No puede ser igual apuntar a mis hijos a un colegio en el que se reza a Jesús que a otro en el que se reza a Jesús, a Mahoma, a Buda y al Hare Krishna en una extraña pedagogía sobre la divinidad universal. No puede ser igual elegir un trabajo en el que se roba a la gente que otro en el que se cuida ancianos o se vende pan. No puede ser lo mismo para mi vida espiritual tener una novia que te lleva a la Iglesia u otra que te lleva al huerto.
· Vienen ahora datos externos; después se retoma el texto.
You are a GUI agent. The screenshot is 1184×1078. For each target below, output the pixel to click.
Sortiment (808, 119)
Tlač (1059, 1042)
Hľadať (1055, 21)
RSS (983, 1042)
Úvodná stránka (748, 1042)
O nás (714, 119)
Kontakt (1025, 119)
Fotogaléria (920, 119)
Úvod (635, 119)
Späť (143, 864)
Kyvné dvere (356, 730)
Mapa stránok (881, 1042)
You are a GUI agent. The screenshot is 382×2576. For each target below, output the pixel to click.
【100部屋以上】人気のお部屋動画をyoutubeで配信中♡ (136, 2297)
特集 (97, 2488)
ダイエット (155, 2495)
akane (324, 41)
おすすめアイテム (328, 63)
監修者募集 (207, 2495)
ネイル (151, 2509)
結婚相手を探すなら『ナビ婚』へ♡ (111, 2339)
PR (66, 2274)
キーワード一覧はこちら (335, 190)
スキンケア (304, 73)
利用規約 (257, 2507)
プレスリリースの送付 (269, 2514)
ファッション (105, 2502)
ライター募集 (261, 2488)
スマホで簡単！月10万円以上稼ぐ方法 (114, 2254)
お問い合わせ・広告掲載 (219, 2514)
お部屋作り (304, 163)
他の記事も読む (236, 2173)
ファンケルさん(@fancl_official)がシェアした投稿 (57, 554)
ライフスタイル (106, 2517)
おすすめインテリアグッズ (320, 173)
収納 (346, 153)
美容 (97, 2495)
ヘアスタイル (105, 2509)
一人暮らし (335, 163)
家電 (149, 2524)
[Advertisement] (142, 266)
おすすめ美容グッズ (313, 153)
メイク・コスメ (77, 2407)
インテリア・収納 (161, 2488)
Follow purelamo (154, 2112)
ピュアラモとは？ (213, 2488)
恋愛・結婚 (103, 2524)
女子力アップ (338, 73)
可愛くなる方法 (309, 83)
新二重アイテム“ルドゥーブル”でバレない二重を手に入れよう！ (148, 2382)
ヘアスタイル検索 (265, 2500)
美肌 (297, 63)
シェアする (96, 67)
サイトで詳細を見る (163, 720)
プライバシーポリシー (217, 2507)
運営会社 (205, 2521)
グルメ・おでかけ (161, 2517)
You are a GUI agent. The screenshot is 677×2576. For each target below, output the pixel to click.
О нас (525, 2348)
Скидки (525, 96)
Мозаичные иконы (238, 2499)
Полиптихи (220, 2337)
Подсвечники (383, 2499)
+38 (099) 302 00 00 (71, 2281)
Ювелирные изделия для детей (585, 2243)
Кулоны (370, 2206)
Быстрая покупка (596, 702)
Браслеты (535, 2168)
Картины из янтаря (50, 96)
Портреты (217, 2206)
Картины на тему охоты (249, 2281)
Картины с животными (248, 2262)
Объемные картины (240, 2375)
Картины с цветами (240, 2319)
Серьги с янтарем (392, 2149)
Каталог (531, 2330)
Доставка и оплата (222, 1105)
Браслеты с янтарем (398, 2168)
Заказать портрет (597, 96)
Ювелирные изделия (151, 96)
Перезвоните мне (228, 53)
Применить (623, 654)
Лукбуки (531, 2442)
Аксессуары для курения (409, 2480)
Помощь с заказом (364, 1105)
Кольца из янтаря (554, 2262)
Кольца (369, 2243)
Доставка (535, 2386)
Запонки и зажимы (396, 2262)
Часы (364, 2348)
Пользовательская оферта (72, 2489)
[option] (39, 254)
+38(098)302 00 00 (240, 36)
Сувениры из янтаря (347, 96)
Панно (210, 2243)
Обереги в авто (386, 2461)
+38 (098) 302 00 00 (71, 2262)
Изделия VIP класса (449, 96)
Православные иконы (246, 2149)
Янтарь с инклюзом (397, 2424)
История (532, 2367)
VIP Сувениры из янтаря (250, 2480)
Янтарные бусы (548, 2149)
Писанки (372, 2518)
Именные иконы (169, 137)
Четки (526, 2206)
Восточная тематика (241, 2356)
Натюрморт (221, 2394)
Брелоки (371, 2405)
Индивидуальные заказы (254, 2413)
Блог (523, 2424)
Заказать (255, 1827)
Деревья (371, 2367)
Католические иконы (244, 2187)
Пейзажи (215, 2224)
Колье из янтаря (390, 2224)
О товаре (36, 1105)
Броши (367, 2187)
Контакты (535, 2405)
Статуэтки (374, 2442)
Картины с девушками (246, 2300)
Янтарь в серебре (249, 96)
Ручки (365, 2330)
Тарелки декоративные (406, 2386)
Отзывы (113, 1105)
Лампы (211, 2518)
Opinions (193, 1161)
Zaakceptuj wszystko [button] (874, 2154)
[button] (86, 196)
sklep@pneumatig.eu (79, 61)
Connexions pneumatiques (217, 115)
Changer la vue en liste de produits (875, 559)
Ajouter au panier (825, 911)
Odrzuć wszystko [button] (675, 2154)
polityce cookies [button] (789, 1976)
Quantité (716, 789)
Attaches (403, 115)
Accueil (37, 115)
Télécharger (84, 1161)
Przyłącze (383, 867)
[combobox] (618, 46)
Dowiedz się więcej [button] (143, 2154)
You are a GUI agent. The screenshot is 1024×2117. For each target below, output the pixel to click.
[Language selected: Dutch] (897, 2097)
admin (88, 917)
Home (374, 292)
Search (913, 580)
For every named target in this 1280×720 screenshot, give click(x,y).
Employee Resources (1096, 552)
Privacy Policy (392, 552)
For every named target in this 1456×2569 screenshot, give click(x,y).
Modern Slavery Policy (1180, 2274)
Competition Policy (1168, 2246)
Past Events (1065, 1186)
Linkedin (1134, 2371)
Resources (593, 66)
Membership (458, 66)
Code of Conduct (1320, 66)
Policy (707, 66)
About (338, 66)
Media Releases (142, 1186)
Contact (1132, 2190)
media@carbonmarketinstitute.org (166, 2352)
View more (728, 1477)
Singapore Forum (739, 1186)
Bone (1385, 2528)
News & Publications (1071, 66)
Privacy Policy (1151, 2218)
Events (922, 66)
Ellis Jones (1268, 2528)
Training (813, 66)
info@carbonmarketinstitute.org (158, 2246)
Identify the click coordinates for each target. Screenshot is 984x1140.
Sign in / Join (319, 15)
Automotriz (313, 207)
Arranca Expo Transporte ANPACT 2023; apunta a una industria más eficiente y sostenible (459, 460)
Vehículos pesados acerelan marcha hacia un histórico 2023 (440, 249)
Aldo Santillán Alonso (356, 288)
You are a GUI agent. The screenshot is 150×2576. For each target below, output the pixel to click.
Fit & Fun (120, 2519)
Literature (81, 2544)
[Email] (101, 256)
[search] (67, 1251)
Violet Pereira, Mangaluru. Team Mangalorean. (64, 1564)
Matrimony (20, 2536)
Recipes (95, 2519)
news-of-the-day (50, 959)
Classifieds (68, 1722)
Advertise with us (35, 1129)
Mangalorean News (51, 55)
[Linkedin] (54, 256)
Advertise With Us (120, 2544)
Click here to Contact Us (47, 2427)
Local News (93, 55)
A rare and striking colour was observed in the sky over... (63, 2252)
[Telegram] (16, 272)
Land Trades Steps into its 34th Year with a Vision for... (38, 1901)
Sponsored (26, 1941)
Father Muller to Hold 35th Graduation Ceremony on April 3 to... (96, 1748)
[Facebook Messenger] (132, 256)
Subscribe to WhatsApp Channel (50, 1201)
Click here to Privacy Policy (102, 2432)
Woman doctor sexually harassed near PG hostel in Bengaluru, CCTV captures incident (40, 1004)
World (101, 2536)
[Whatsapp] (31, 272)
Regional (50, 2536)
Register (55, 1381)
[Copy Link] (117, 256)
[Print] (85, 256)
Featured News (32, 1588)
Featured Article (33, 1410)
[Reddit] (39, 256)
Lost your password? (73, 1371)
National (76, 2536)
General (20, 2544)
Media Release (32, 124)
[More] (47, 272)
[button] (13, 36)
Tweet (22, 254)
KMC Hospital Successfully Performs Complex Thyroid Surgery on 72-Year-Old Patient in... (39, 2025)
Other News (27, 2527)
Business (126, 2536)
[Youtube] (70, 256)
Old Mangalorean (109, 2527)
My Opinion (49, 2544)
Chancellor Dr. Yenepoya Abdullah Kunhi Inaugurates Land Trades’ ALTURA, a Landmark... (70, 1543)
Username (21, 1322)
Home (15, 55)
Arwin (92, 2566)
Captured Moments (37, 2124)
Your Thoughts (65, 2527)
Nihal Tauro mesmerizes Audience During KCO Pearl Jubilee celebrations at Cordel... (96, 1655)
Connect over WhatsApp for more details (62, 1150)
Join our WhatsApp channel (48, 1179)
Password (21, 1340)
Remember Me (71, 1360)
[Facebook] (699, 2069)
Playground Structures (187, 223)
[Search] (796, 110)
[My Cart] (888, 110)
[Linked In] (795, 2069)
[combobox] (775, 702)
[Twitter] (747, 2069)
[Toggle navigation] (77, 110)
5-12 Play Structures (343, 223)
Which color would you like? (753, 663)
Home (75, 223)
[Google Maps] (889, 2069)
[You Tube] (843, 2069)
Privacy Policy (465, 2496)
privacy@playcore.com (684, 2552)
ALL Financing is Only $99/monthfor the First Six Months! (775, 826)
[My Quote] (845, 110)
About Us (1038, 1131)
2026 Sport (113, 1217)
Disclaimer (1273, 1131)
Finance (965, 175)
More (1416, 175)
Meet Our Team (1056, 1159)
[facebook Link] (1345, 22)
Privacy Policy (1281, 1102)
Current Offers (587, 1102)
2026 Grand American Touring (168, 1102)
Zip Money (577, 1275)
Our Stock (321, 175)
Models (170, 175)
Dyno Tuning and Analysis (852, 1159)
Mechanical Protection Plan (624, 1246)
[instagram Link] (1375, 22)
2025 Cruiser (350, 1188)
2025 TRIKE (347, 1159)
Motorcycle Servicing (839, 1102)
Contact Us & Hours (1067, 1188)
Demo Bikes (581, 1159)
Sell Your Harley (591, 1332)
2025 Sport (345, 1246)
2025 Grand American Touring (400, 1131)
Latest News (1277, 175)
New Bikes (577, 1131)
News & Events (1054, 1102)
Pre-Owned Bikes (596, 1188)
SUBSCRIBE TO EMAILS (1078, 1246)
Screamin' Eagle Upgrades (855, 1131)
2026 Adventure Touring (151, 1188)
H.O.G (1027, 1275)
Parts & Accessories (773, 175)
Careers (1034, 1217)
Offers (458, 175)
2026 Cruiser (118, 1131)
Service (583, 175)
No puede ser igual para la salvación de mi alma elegir un amigo con el que voy a hacer voluntariado a otro que me lleva siempre de copas y acabamos dando tumbos.
Miramos por Internet sin descanso, retirados en el “silencio y la soledad de la noche”, el hotel de las vacaciones, el nuevo modelo de coche que me quiero comprar y hasta el modelo de cortinas del salón, pero a los asuntos de la vida que suponen trascendencia, ¿les dedicamos el silencio, la soledad y el tiempo que en oración necesitan para ser resueltos? Cuando en nuestra vida tenemos que vivir un asunto en el que hay que elegir: esposa, hijos, trabajo, amigos, ambientes, profesión, etc., ¿nos retiramos al silencio de la montaña para orar?
Una vez pedí consejo a un sacerdote sobre una elección concreta que tenía que hacer en mi vida, porque quería cumplir la voluntad de Dios y no sabía cómo conocer cuál era Su parecer. Me hizo mucha gracia la respuesta que me dio. No me aportó ninguna orientación relevante sobre el asunto, pero me dejó clarísimo cómo no iba a producirse nunca ese modo de saber el parecer de Dios. Me dijo que nunca oiría una voz del cielo pronunciando mi nombre con voz grave de película de Aladino o de muertos vivientes: ¡Jeróoooonimoooo! ¡Jeróoooonimooooo!, escoge esto… Eso, me aseguró, por su experiencia como sacerdote, que no me iba a ocurrir. Yo también lo prefería, porque me hubiese asustado mucho.
De esta forma tan cómica descubrí que las decisiones trascendentes se toman, como todas las demás de la vida, usando la razón y el sentido común, el mismo que utilizamos para el resto de asuntos cotidianos. Pero esa reflexión debe ser apoyada e iluminada con subidas frecuentes a la “montaña” en silencio y soledad, para poder rezar bien el asunto.
En esos momento no se oirán voces: ¡Maaartaaa elige a Pepito!, o ¡Paaaaacooo hazte cura!… Pero misteriosamente la toma de decisiones se irá clarificando, sin duda, por el influjo de esos ratos de silencio y oración en los que le pedimos al Señor desde la “montaña” que nos diga qué camino tomar. Y el Señor nos empieza a hacer evidente lo que hasta entonces era confuso. La montaña es para cada cuál diferente: un rato diario de oración personal, un retiro, un paseo por el campo en la presencia del Señor o la misa diaria. Los efectos de esas subidas a la montaña no se suelen experimentar en la propia montaña, sino cuando se baja de ella, en lo cotidiano y en el pasar de los días. Ahí resulta asombroso ver cómo la decisión difícil y oscura se hace clara y evidente. Eso es más asombroso muchas veces que cualquier voz que viniera del Cielo.